No Change at Treasury, But It Sure is Needed

May 18, 1999

Mark Weisbrot
Riverside Press-Enterprise (CA), May 18, 1999

Knight-Ridder/Tribune Media Services, May 13, 1999

Treasury Secretary Robert Rubin picked a good time to resign. As a senior White House official said, Rubin “made his fortune selling at the top of the market.” Perhaps that’s why the Dow initially dropped 200 points on the news: some of Rubin’s colleagues on Wall Street may have sensed that he was getting out while the getting was good.

The market subsequently rebounded, partly because Deputy Treasury Secretary Lawrence Summers, Rubin’s replacement, was seen as continuing the policies of his predecessor.

But continuity is the last thing we need. Rubin’s admirers have noted that the stock market has been booming lately, money is flowing back into “emerging markets,” and the threat of “contagion” in the international financial system– from Russia’s default on foreign debt, for example– has receded.

But the disasters that Robert Rubin helped create in his four years at Treasury are still festering. There are tens of millions of newly impoverished people in Indonesia, South Korea, and the other Asian countries that were dragged into the swamp last year. The Russian economy, cut in half after seven years of Western management, is again contracting– spurring a seemingly endless political crisis. Brazil’s economy is shrinking even faster, thanks to a Treasury-organized bail-out of foreign investors that began last November.

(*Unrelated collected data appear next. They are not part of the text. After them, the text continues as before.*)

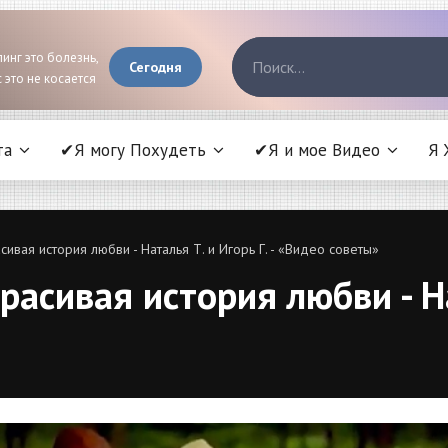
инг это болезнь,
Сегодня
 это не косается
та
✔Я могу Похудеть
✔Я и мое Видео
Я 
ивая история любви - Наталья Т. и Игорь Г. - «Видео советы»
асивая история любви - Нат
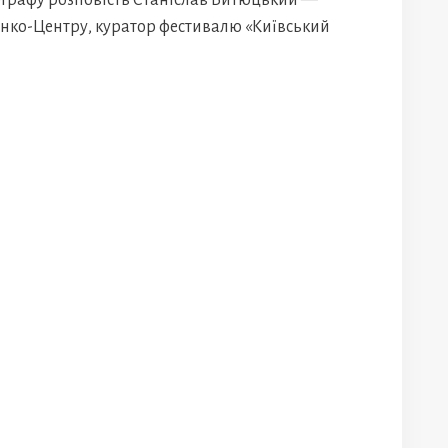
тографу розповість Станіслав Битюцький —
нко-Центру, куратор фестивалю «Київський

It is only a matter of time before more of Treasury’s chickens, dispersed throughout the globe, come home to roost.

It is no exaggeration to say that the U.S. Treasury Department is the primary culprit in this continuing economic turmoil. It was at their urging that the Asian countries opened their economies to the massive foreign borrowing that pushed their financial systems to the precipice. For example, an internal Treasury Department memorandum of June 29, 1996 listed “priority areas where Treasury is seeking further liberalization” in South Korea. These included the short-term foreign borrowing by Korean companies that made their economy– as well as others– especially vulnerable to a sudden reversal of capital flows.

Then they turned the financial crisis into a regional depression, by forcing “austerity” policies on the injured economies of the region: high interest rates, tax increases, and budget cuts.

To understand how Treasury can do so much damage to the world, it is necessary to look at the mechanisms of their power. The most important is the International Monetary Fund. Although it is ostensibly an organization of 182 member countries, in practice it is controlled by the U.S. Treasury department. Furthermore, they have set up the system so that a government that does not agree to the IMF’s conditions for lending will be denied credit from the World Bank, other multilateral lending agencies, and often private sources as well. So it is very difficult, and for many governments it is practically suicidal, to refuse the IMF’s– and therefore Treasury’s– demands.

Rubin went to great lengths to preserve this system of absolute power. In August of 1997 Japan proposed a $100 billion fund to stabilize the region’s currencies. Lawrence Summers was assigned to kill the plan, and accomplished his mission. Maintaining the Treasury’s control over the conditions of any bailout was more important than preventing the region’s descent into economic chaos, which was still possible at that time.

Rubin also distinguished himself by fighting to keep the Clinton administration from increasing spending on programs for the poor. But his largesse knew no limits when it came to bailing out his Wall Street friends when their loans went sour in Mexico or South Korea. In 1995 during the Mexican peso crisis, he ran into Congressional opposition– after all, most people think that if you make risky loans and get high interest rates for your gamble, the government shouldn’t bail you out when you lose. So he did an end run around Congress and grabbed $12 billion from a special Treasury fund that is supposed to be used only for stabilizing the dollar.

Over the last two years there has been a major shift in thinking among economists with regard to unregulated financial flows across international boundaries. Many of the nation’s most prominent economists– Joseph Stiglitz at the World Bank, Columbia’s Jagdish Bhagwati, Paul Krugman at M.I.T., and Harvard’s Jeffrey Sachs among them– have argued that international financial liberalization has gone too far.

But the interests of U.S. financial firms in expanding their overseas operations have prevailed in the policy arena. The “Wall Street-Treasury Complex” marches onward, unfazed by the still-smoldering wreckage from their most recent ventures.

Summers’ appointment is a sure sign that the interests of traders, speculators, and multinational banks will remain supreme. At least until the next round of financial disasters triggers some re-thinking.